9. Quem já observou, numa solução saturada, um líquido aquecido, como vão se formando cristais ao se baixar a temperatura, tem uma imagem adequada para simbolizar a Sephirah Kether: tomemos um copo de água fervente e nele dissolvamos o máximo de açúcar que for possível dissolver. Então, à medida que a mistura for se esfriando, veremos os cristais de açúcar ir se tomando visíveis novamente. Se o leitor fizer realmente essa experiência, não se contentando apenas em ler sobre ela, obterá um conceito através do qual poderá imaginar a existência da Primeira Manifestação oriunda do Imanifesto Primordial: o líquido está transparente e sem forma; mas uma mudança ocorre nele, e os cristais começam a aparecer, sólidos, visíveis e definidos. Podemos imaginar semelhante mudança ocorrendo na Luz Ilimitada e Kether se cristalizando nessa Luz.

10. Não pretendo, por enquanto, aprofundar a natureza de qualquer uma das Sephiroth, mas apenas indicar o esquema geral da Árvore. Se despendermos muito tempo num ponto particular, sem que antes o estudante tenha entendido o conceito geral, nossa tarefa será inútil, pois ele não compreenderá a importância desse conceito no esquema como um todo.
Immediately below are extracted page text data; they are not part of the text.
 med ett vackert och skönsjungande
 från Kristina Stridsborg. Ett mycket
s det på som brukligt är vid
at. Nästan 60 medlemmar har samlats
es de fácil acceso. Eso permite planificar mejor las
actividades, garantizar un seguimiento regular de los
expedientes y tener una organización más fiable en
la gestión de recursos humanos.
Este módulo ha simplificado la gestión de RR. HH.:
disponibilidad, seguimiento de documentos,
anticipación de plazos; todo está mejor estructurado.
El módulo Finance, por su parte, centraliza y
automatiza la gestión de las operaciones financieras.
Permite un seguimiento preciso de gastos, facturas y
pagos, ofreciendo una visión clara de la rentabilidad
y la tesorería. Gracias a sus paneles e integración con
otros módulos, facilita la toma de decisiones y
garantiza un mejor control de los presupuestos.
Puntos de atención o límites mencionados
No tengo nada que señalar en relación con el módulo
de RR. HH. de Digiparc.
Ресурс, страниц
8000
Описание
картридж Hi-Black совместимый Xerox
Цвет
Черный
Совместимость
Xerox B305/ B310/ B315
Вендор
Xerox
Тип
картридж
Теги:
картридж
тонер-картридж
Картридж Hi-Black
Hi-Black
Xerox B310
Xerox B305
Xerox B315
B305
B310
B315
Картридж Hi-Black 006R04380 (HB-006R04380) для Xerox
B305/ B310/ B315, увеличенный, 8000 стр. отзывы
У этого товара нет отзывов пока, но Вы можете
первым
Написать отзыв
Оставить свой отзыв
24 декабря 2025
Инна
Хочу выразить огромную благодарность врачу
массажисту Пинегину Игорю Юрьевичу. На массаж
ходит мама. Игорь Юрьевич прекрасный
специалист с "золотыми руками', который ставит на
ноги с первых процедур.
Os próprios rabinos conferem a Kether os títulos de Segredo dos Segredos e Altura Inescrutável, sugerindo, assim, que a mente humana muito pouco pode esperar conhecer sobre Kether.

11. É digno de nota que o Judaísmo Exotérico, de cujas responsabilidades o Cristianismo é o desafortunado herdeiro, não apresenta qualquer concepção das Emanações ou da sobreposição das Sephiroth. Ele declara simplesmente que Deus fez o mar, as montanhas e as feras do campo, e visualizamos esse processo - se é que realmente o visualizamos - como o trabalho de um artífice celestial que molda cada nova fase de manifestação e assenta o produto final no lugar que lhe corresponde no universo. Essa concepção atrasou por séculos o avanço da ciência europeia. Os homens de ciência tiveram, afinal, de romper com a religião e sofrer a perseguição como heréticos, a fim de chegarem à concepção da evolução que foi explicitamente ensinada na Tradição Mística de Israel - tradição, aliás, com a qual os autores do Velho Testamento estavam inquestionavelmente familiarizados, pois suas obras estão repletas de referências a implicações cabalísticas.
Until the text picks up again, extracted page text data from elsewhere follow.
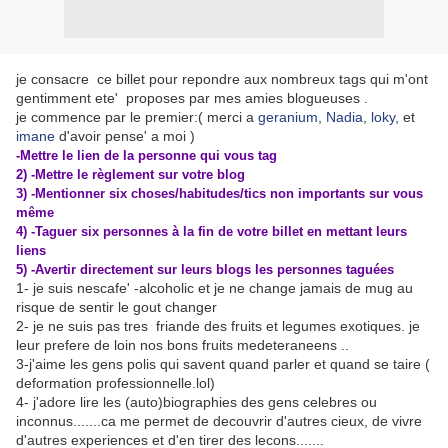
je consacre ce billet pour repondre aux nombreux tags qui m'ont
gentimment ete' proposes par mes amies blogueuses .
je commence par le premier:( merci a
geranium
,
Nadia
,
loky
, et
imane
d'avoir pense' a moi )
-Mettre le lien de la personne qui vous tag
2) -Mettre le règlement sur votre blog
3) -Mentionner six choses/habitudes/tics non importants sur vous
même
4) -Taguer six personnes à la fin de votre billet en mettant leurs
liens
5) -Avertir directement sur leurs blogs les personnes taguées
1- je suis nescafe' -alcoholic et je ne change jamais de mug au
risque de sentir le gout changer
2- je ne suis pas tres friande des fruits et legumes exotiques. je
leur prefere de loin nos bons fruits medeteraneens ..
3-j'aime les gens polis qui savent quand parler et quand se taire (
deformation professionnelle.lol)
4- j'adore lire les (auto)biographies des gens celebres ou
inconnus.......ca me permet de decouvrir d'autres cieux, de vivre
d'autres experiences et d'en tirer des lecons.......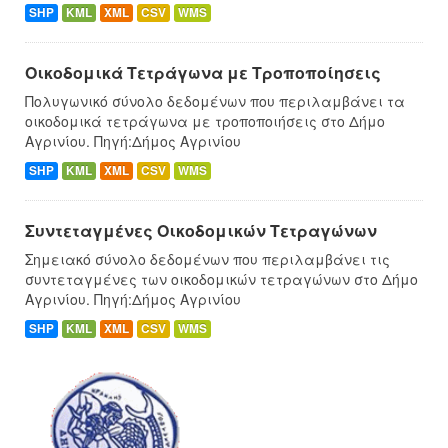
SHP
KML
XML
CSV
WMS
Οικοδομικά Τετράγωνα με Τροποποίησεις
Πολυγωνικό σύνολο δεδομένων που περιλαμβάνει τα
οικοδομικά τετράγωνα με τροποποιήσεις στο Δήμο
Αγρινίου. Πηγή:Δήμος Αγρινίου
SHP
KML
XML
CSV
WMS
Συντεταγμένες Oικοδομικών Tετραγώνων
Σημειακό σύνολο δεδομένων που περιλαμβάνει τις
συντεταγμένες των οικοδομικών τετραγώνων στο Δήμο
Αγρινίου. Πηγή:Δήμος Αγρινίου
SHP
KML
XML
CSV
WMS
12. A Cabala não concebe Deus como um artífice que cria o universo etapa por etapa, mas pensa em diferentes fases de manifestação evoluindo umas das outras, como se cada Sephirah fosse um lago que, uma vez cheio, transbordasse num lago inferior. Citando novamente MacGregor Mathers: oculto numa bolota, existe um carvalho com suas bolotas e, oculto em cada uma destas, existe um carvalho com as suas bolotas. Assim, cada Sephirah contém a potencialidade de tudo que a segue na escala da manifestação descendente. Kether contém todas as outras Sephiroth, que são em número de nove; a Chokmah, a segunda, contém as potencialidades de todas as suas oito sucessoras. Mas, em cada Sephirah, apenas um aspecto de manifestação se acha desenvolvido; as Sephiroth subsequentes permanecem em estado latente a as precedentes são recebidas pôr refração. Cada Sephirah é, portanto, uma forma pura de existência em sua essência; a influência das fases precedentes de evolução é externa à Sephirah, que recebe esses influxos por refração. Tais aspectos, cristalizando-se, por assim dizer, nos estágios anteriores, não se encontram mais em solução na corrente exteriorizada de manifestação, que procede sempre do Imanifesto por meio do canal de Kether. Quando, por conseguinte, desejamos descobrir a natureza essencial, a base de manifestação, de um tipo particular de existência, encontramo-la meditando sobre a Sephirah à qual essa existência corresponde em sua forma primordial. Existem quatro formas ou mundos pelos quais os cabalistas concebem a Árvore, e deveremos considerá-los em seu devido tempo.